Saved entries

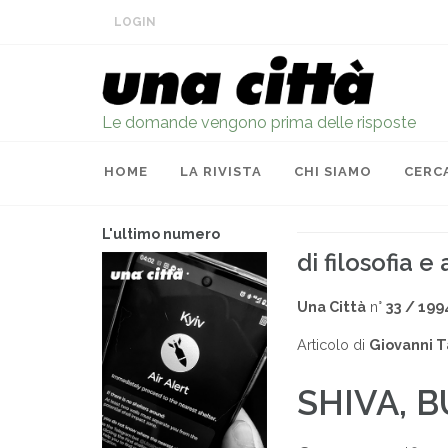
LOGIN
Le domande vengono prima delle risposte
HOME
LA RIVISTA
CHI SIAMO
CERC
L'ultimo numero
di filosofia e
Una Città
n°
33 / 199
Articolo di
Giovanni T
SHIVA, 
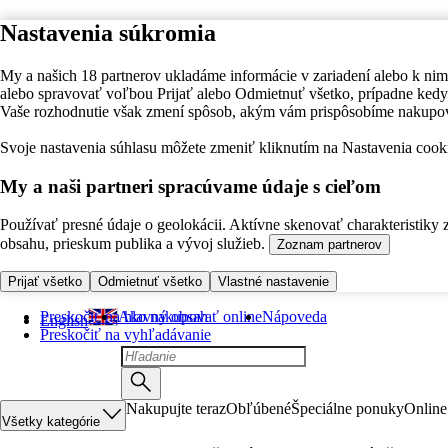
Nastavenia súkromia
My a našich 18 partnerov ukladáme informácie v zariadení alebo k nim
alebo spravovať voľbou Prijať alebo Odmietnuť všetko, prípadne ke
Vaše rozhodnutie však zmení spôsob, akým vám prispôsobíme nakupo
Svoje nastavenia súhlasu môžete zmeniť kliknutím na Nastavenia cooki
My a naši partneri spracúvame údaje s cieľom
Používať presné údaje o geolokácii. Aktívne skenovať charakteristiky 
obsahu, prieskum publika a vývoj služieb.
Zoznam partnerov
Prijať všetko
Odmietnuť všetko
Vlastné nastavenie
Preskočiť na hlavný obsah
Ako nakupovať online
Nápoveda
English
Preskočiť na vyhľadávanie
Nakupujte teraz
Obľúbené
Špeciálne ponuky
Online
Všetky kategórie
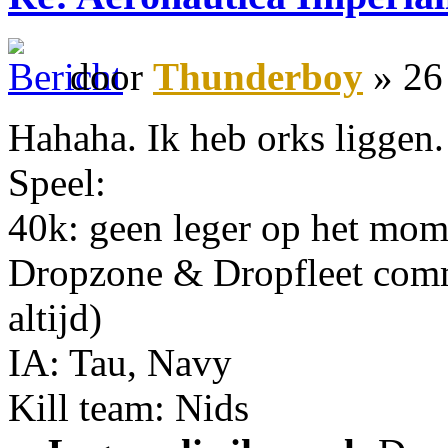
door
Thunderboy
» 26
Hahaha. Ik heb orks liggen.
Speel:
40k: geen leger op het mom
Dropzone & Dropfleet com
altijd)
IA: Tau, Navy
Kill team: Nids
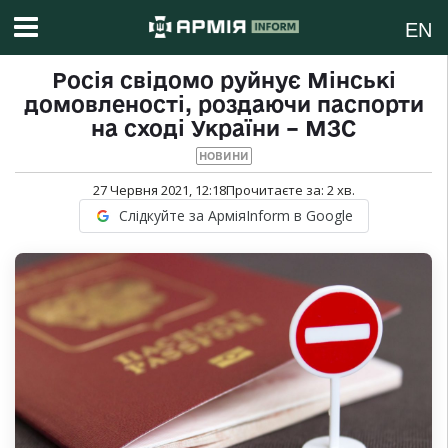
EN
Росія свідомо руйнує Мінські
домовленості, роздаючи паспорти
на сході України – МЗС
НОВИНИ
27 Червня 2021, 12:18
Прочитаєте за:
2
хв.
Слідкуйте за АрміяInform в Google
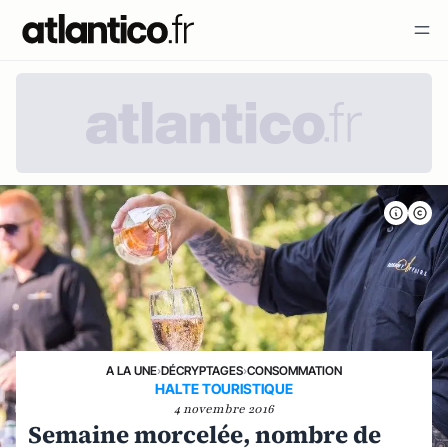
A LA UNE
›
DÉCRYPTAGES
›
CONSOMMATION
HALTE TOURISTIQUE
4 novembre 2016
Semaine morcelée, nombre de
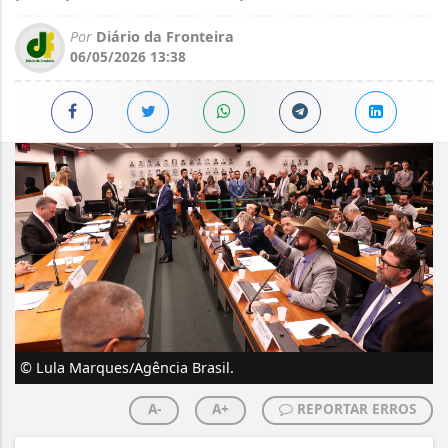
Por
Diário da Fronteira
06/05/2026 13:38
© Lula Marques/Agência Brasil.
A-
A+
REPORTAR ERROS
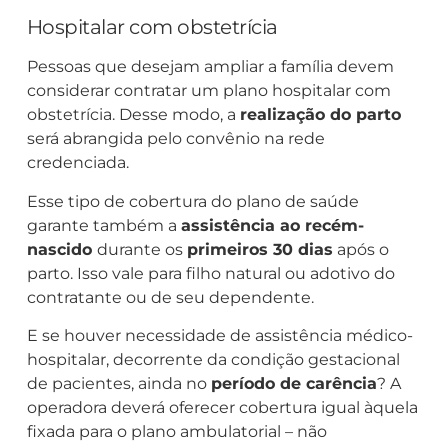
Hospitalar com obstetrícia
Pessoas que desejam ampliar a família devem
considerar contratar um plano hospitalar com
obstetrícia. Desse modo, a
realização do parto
será abrangida pelo convênio na rede
credenciada.
Esse tipo de cobertura do plano de saúde
garante também a
assistência ao recém-
nascido
durante os
primeiros 30 dias
após o
parto. Isso vale para filho natural ou adotivo do
contratante ou de seu dependente.
E se houver necessidade de assistência médico-
hospitalar, decorrente da condição gestacional
de pacientes, ainda no
período de carência
? A
operadora deverá oferecer cobertura igual àquela
fixada para o plano ambulatorial – não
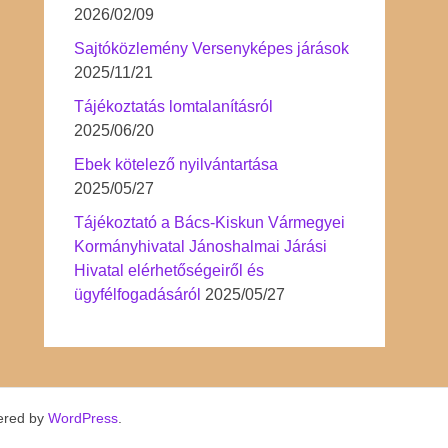
2026/02/09
Sajtóközlemény Versenyképes járások
2025/11/21
Tájékoztatás lomtalanításról
2025/06/20
Ebek kötelező nyilvántartása
2025/05/27
Tájékoztató a Bács-Kiskun Vármegyei
Kormányhivatal Jánoshalmai Járási
Hivatal elérhetőségeiről és
ügyfélfogadásáról
2025/05/27
ered by
WordPress
.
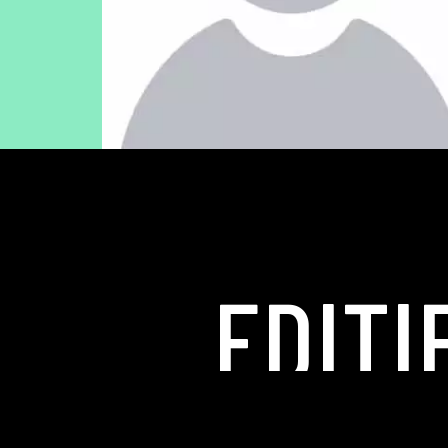
EDITI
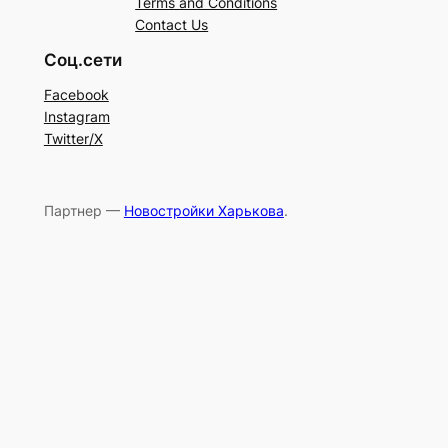
Terms and Conditions
Contact Us
Соц.сети
Facebook
Instagram
Twitter/X
Партнер —
Новостройки Харькова
.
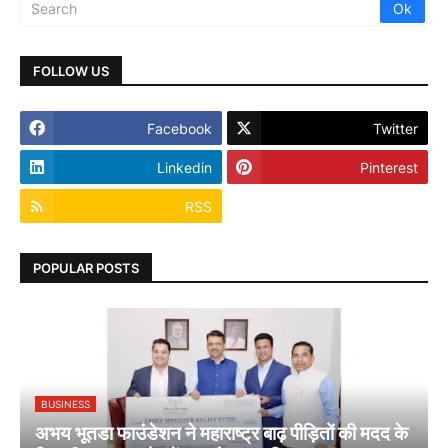
FOLLOW US
Facebook
Twitter
Linkedin
Pinterest
RSS
POPULAR POSTS
BUSINESS
अभय भूतडा फाउंडेशन ने महाराष्ट्र बाढ़ पीड़ितों की मदद के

Problem statement
Number of lines above holding "plano"? Give that number alone.

Your response
3